The product interface

request_builder/request.go declares the Request interface:

type Request interface {
    GetTimeout() int
    GetUrl() string
    GetMethod() string
    GetBody() string
    GetHeaders() map[string]string
}

The concrete request struct (lowercase) satisfies this interface via value-receiver getter methods. Value receivers are deliberate — getters do not mutate state, and value receivers ensure both request and *request satisfy the interface, so Build() can return a value without a pointer.

The builder

request_builder/request_builder.go holds the construction logic:

Method Behavior
NewRequestBuilder() Initializes the builder with a headers map pre-allocated (avoids nil map panic in WithHeader)
WithUrl(url) Sets the URL field
WithMethod(method) Sets the method, normalized to uppercase via strings.ToUpper
WithTimeout(timeout) Sets the timeout
WithBody(body) Sets the request body
WithHeader(key, val) Adds a single header to the pre-initialized map
WithHeaders(map) Replaces the headers map; nil input is converted to an empty map
Build() Validates and returns (Request, error)

Validation in Build()

Build() enforces three rules before returning:

func (rb *RequestBuilder) Build() (Request, error) {
    // 1. URL must not be empty
    // 2. Method must not be empty
    // 3. Method must be one of: GET, POST, DELETE, PATCH
}

Validation lives in Build() rather than in individual setters so partial builders remain valid mid-chain. A builder with only a URL set is fine until Build() is called.

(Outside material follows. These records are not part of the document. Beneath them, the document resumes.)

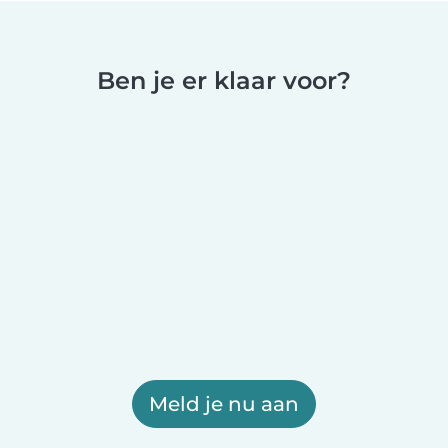
Ben je er klaar voor?
Meld je nu aan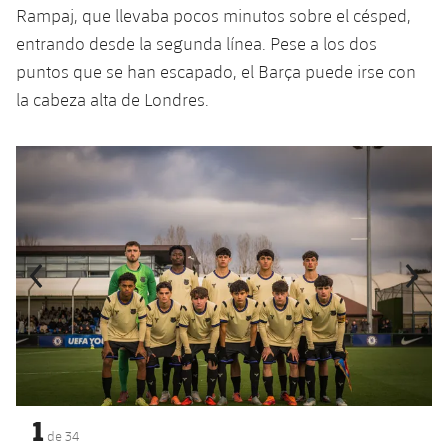
Rampaj, que llevaba pocos minutos sobre el césped,
Jugadores
Noticias
Apúntate a las amateurs
plusicon
más
entrando desde la segunda línea. Pese a los dos
Calendario
puntos que se han escapado, el Barça puede irse con
Voleibol masculino
Apúntate a las amateurs
PLUSICON
MÁS
la cabeza alta de Londres.
Resultados
Voleibol femenino
Carnet de las Secciones Amateurs
League of Legends
Anterior
label.aria.chevronleft
Siguiente
label.aria.
Clasificaciones
VALORANT Rising
Fotos
VALORANT Game Changers
eFootball
1
de
34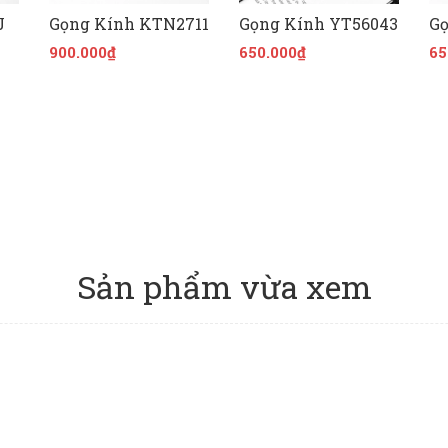
J
Gọng Kính KTN2711
Gọng Kính YT56043
Gọ
900.000₫
650.000₫
65
Sản phẩm vừa xem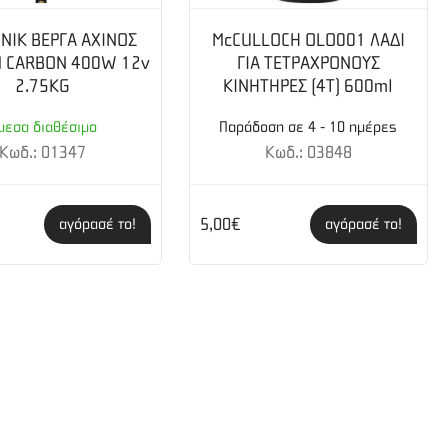
ελαφρύς ώστε να μετακινείται εύκολα από ένα
NIK ΒΕΡΓΑ ΑΧΙΝΟΣ
McCULLOCH OLO001 ΛΑΔΙ
Μ CARBON 400W 12v
ΓΙΑ ΤΕΤΡΑΧΡΟΝΟΥΣ
ταυτόχρονα
2.75KG
ΚΙΝΗΤΗΡΕΣ (4T) 600ml
μεσα διαθέσιμο
Παράδοση σε 4 - 10 ημέρες
Κωδ.: 01347
Κωδ.: 03848
5,00€
αγόρασέ το!
αγόρασέ το!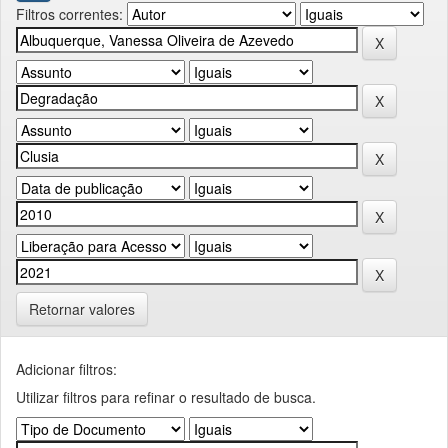
Filtros correntes:
Retornar valores
Adicionar filtros:
Utilizar filtros para refinar o resultado de busca.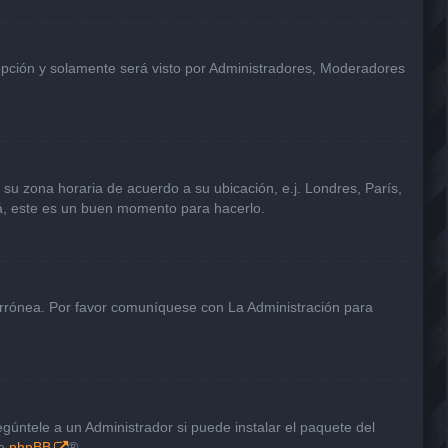
 opción y solamente será visto por Administradores, Moderadores
a su zona horaria de acuerdo a su ubicación, e.j. Londres, París,
tá, este es un buen momento para hacerlo.
 errónea. Por favor comuníquese con La Administración para
gúntele a un Administrador si puede instalar el paquete del
de
phpBB
®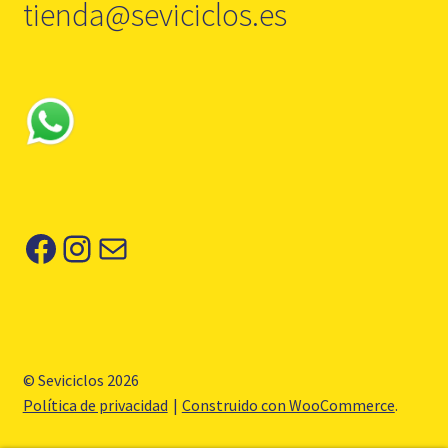
tienda@seviciclos.es
Facebook
Instagram
Correo electrónico
© Seviciclos 2026
Política de privacidad
Construido con WooCommerce
.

Why the concrete struct is unexported

If request were exported, callers could write requestbuilder.request{Method: "INVALID"} and bypass all validation. Keeping the struct unexported means Build() is the only exit point — every Request a caller ever holds is guaranteed to be valid.


Testing

TestRequestBuilderNilCondition verifies:

Scenario What is verified
Empty body Build succeeds without panic
WithHeaders(nil) Nil map is safely replaced with an empty map
WithHeader after WithHeaders(nil) No nil map panic — the replacement guard makes this safe

Additional test cases that would complete coverage:

  • Build() with empty URL → expect non-nil error
  • Build() with empty method → expect non-nil error
  • Build() with unsupported method (e.g. "PUT") → expect non-nil error
  • Build() with valid method and URL → expect non-nil Request, nil error
  • WithMethod with lowercase input → verify it is normalized to uppercase

Key interview talking points

Q: Why does Build() return an interface rather than the concrete struct? The concrete struct is unexported. Returning an interface is the only way to give external callers a typed handle. It also enforces the contract: callers interact with Request, never with internal field layout.

Q: Why are the getter methods value receivers, not pointer receivers? Getters do not mutate state, so a value receiver is the correct semantic. More critically, a value receiver means the concrete request type (not just *request) satisfies the Request interface. Since Build() returns a value (rb.requestInProgress), pointer receivers would cause a compile error — the value would not satisfy the interface.

Q: Why is validation deferred to Build() instead of individual setters? Individual setters fire in any order. A URL-only builder is legitimately incomplete mid-chain. Deferring validation to Build() means the builder can hold an invalid partial state safely — it is only at assembly time that the rules are enforced.

Q: What prevents a caller from mutating the returned Request? Two things: the struct is unexported (so callers cannot cast to it), and the Request interface exposes only getters. There is no setter surface on the interface — once built, the request is effectively immutable from the caller's perspective.

Q: Why does NewRequestBuilder() pre-allocate the headers map? Writing to a nil map in Go panics at runtime. WithHeader does a direct map assignment. If the map were lazily initialized (only when WithHeader is called), WithHeaders(nil) followed by WithHeader would panic. Pre-allocating in the constructor makes the zero-state safe regardless of call order.